Variability was predominantly driven by samples containing low amounts of biological material. Specifically, for samples comprising 3–5 million cells normalized to total precipitate protein, the mean CV was 8%, which is 13 percentage points lower than that calculated across all five loading groups. A similar trend was observed across all other normalization strategies. Together, these findings indicate that normalization performance deteriorates at low cell concentrations in suspension, regardless of the method applied.
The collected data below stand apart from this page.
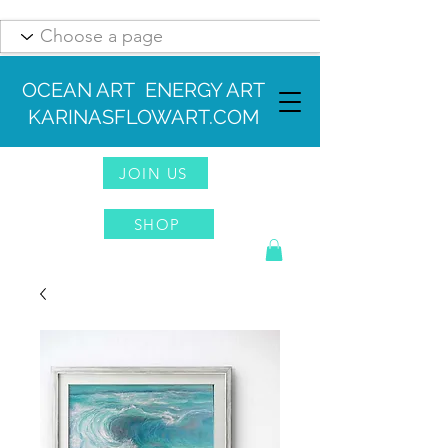
OCEAN ART ENERGY ART
KARINASFLOWART.COM
JOIN US
SHOP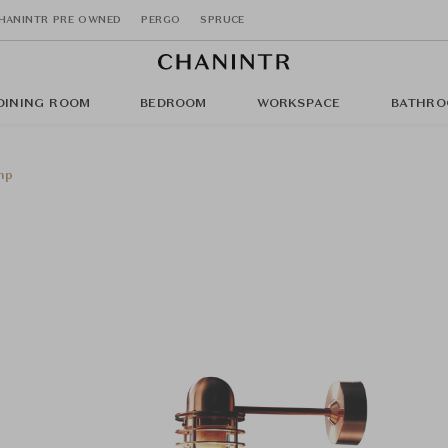
HANINTR PRE OWNED
PERGO
SPRUCE
DINING ROOM
BEDROOM
WORKSPACE
BATHRO
mp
When controlled but non-zero biological variability was introduced across independently cultured HepG2 populations, all biomass-derived metrics—protein, DNA, XIC, and cell count—remained strongly linear with nominal cell number, confirming the stability of the analytical workflow over a broad dynamic range. Quantitative performance nevertheless differed between normalization strategies: biopolymer-based metrics derived from the post-extraction pellet yielded lower CVs and a greater proportion of metabolites with R2 > 0.9, whereas XIC and cell count proved more sensitive to metabolic heterogeneity and counting inaccuracies. Among individual approaches, aliquot-based protein and DNA measurements generally minimized dispersion, while pellet-derived protein offered a favorable balance between robustness at higher biomass loads and resilience to biological variability. All methods showed reduced performance at low cell numbers. Taken together, under realistic conditions with moderate biological heterogeneity, protein-based normalization—whether from aliquots or pellets—represents the most reproducible and broadly applicable scaling basis for GC × GC-MS metabolomic data from adherent HepG2 cells, while DNA- and cell count-based metrics demand stricter control of assay precision and counting accuracy.